__Material provided__:
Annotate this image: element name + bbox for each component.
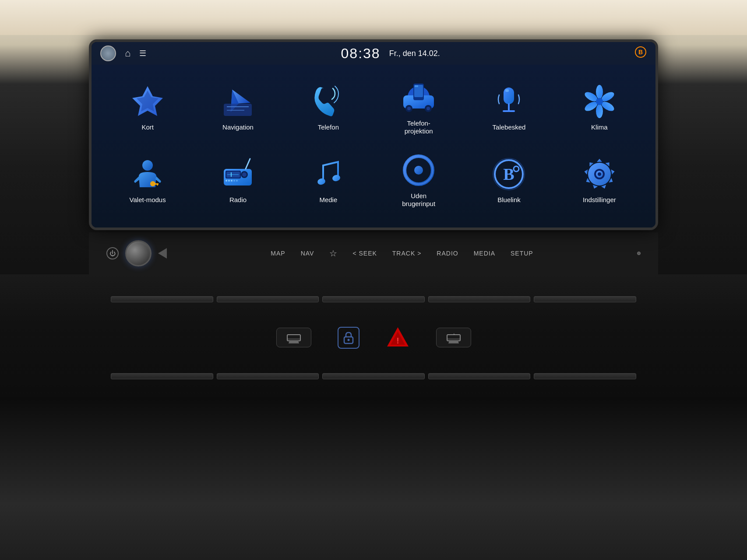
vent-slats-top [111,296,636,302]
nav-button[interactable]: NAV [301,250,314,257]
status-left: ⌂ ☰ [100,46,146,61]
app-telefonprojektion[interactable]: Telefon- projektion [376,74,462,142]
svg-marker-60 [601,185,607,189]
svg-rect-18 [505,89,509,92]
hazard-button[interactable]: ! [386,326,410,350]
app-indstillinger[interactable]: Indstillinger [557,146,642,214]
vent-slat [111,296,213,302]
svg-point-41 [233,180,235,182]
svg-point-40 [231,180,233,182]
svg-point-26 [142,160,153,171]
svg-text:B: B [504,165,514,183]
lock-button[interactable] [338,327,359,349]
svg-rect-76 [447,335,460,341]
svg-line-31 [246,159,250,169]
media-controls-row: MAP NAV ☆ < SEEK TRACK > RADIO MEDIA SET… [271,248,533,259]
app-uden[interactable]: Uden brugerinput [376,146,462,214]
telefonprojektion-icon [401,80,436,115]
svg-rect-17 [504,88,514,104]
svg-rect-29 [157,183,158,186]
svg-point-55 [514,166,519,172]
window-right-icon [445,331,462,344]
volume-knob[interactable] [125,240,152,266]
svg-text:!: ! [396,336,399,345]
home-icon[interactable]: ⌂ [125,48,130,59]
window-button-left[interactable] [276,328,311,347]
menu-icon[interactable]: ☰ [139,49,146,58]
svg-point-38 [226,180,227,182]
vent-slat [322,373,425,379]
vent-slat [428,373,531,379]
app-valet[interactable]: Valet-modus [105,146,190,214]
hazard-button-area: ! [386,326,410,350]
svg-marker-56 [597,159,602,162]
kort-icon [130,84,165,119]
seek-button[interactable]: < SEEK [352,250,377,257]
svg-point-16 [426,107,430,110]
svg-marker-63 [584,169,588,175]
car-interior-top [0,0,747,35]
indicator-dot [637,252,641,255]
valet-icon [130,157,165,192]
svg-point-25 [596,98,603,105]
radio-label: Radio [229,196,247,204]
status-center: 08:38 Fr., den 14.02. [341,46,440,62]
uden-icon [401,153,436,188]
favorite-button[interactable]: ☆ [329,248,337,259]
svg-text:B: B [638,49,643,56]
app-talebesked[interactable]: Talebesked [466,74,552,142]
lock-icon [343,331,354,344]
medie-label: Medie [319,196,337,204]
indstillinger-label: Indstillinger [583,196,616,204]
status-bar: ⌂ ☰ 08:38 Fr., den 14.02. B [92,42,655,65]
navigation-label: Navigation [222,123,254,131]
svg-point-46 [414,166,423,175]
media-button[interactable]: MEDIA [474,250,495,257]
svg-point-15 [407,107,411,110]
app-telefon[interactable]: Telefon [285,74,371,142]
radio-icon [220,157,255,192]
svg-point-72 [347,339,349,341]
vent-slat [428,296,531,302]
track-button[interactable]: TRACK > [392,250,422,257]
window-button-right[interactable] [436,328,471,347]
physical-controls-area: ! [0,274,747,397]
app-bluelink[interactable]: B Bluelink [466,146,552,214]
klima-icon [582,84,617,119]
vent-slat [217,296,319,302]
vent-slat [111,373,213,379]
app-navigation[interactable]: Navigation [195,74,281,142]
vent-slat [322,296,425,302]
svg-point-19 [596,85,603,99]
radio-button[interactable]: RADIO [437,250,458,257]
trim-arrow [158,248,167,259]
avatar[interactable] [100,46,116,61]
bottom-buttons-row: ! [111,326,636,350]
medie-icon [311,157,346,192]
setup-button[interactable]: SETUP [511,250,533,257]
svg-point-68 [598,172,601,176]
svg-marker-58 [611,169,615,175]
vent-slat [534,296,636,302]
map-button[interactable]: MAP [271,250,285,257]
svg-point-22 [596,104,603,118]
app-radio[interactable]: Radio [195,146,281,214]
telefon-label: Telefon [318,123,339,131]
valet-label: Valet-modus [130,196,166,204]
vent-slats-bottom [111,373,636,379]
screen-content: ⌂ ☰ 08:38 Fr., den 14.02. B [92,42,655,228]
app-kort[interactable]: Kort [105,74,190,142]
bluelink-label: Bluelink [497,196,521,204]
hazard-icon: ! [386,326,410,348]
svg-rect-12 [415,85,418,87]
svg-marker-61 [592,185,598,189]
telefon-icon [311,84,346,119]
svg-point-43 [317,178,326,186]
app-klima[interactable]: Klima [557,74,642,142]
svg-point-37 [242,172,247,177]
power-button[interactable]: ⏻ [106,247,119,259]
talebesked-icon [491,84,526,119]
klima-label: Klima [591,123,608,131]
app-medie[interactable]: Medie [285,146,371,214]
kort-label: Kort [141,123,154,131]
---
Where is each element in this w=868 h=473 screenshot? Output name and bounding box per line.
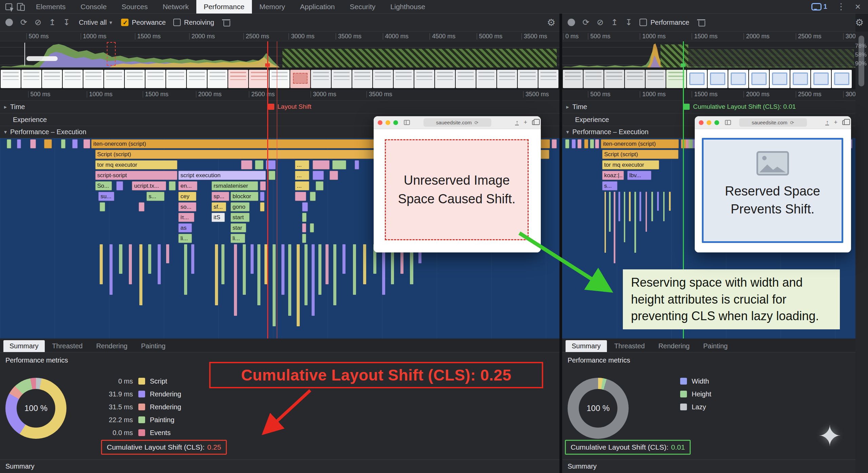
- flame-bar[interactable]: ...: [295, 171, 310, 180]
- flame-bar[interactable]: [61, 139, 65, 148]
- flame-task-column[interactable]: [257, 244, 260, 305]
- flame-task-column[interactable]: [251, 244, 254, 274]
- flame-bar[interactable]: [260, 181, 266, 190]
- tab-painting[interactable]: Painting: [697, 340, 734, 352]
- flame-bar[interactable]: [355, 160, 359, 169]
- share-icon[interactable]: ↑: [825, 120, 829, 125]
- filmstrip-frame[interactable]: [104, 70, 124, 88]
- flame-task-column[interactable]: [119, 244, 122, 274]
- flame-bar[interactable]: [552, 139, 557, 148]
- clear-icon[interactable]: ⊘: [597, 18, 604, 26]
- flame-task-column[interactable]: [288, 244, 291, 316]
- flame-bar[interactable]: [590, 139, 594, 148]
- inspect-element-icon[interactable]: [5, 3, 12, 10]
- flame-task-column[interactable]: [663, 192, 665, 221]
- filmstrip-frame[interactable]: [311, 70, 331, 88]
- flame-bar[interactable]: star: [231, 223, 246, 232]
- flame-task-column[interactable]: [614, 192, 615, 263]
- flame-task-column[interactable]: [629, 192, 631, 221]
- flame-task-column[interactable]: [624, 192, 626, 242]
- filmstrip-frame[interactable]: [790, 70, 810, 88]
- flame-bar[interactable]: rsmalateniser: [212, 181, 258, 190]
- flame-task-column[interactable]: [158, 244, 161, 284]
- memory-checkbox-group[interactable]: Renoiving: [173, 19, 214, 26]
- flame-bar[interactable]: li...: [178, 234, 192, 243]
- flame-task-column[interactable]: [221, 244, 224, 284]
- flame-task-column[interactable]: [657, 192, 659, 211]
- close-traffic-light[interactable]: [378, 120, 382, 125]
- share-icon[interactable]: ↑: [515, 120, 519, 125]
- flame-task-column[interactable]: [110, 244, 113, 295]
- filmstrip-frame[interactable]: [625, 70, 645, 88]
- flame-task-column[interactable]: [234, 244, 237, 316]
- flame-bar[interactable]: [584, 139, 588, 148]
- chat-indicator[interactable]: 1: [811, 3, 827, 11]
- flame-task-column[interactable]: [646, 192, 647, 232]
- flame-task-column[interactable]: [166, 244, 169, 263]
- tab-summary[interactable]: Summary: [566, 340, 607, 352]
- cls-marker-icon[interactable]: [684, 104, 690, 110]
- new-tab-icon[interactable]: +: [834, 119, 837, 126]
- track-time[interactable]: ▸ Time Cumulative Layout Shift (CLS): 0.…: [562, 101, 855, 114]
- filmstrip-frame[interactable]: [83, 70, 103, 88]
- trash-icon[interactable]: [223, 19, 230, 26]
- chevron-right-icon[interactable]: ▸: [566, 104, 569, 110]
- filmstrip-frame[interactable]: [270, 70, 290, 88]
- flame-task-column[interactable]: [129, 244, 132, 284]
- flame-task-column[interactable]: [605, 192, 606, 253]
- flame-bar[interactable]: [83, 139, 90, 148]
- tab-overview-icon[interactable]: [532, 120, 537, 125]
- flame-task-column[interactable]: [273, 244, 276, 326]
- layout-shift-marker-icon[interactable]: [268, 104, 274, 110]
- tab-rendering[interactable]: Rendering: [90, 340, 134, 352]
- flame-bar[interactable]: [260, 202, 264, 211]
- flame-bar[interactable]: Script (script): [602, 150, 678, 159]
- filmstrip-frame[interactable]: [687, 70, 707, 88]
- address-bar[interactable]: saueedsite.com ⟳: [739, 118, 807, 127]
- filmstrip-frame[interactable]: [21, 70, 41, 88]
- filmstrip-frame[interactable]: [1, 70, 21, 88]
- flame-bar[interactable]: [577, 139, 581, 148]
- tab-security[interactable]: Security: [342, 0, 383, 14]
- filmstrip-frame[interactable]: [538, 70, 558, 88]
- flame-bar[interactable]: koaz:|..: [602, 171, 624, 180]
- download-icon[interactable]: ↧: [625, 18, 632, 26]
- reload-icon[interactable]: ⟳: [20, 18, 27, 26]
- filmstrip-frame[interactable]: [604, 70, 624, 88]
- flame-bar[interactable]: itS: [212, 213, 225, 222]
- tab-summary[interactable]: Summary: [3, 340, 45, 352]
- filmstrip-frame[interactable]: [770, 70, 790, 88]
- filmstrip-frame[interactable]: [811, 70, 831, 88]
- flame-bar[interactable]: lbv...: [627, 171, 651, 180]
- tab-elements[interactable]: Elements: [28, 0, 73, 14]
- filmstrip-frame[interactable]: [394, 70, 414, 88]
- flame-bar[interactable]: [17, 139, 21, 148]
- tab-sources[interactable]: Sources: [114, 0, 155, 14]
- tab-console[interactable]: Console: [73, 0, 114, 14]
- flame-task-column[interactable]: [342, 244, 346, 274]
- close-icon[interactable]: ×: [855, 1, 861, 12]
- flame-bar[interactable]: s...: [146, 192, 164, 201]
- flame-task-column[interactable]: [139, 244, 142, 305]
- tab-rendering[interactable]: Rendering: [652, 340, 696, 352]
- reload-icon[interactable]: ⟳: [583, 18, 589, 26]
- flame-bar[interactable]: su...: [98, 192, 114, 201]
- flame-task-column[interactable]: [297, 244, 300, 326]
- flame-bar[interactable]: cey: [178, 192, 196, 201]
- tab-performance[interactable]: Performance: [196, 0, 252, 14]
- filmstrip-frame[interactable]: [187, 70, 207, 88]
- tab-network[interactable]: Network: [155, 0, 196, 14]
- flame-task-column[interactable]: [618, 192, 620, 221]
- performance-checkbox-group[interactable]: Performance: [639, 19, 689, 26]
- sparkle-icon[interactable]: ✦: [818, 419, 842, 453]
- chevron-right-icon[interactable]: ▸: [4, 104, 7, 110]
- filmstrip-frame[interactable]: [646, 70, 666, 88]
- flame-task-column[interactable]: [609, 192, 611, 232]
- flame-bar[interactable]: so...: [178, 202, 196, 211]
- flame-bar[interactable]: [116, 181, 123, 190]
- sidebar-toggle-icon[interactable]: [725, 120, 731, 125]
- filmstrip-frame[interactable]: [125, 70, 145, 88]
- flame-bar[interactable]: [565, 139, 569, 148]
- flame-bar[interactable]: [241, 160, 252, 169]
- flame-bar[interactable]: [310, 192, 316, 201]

__Exercise goal__:
Filter the listing above by the word "modus"; copy each line that passes.

__Answer section__:
app-valet[interactable]: Valet-modus [105,146,190,214]
valet-label: Valet-modus [130,196,166,204]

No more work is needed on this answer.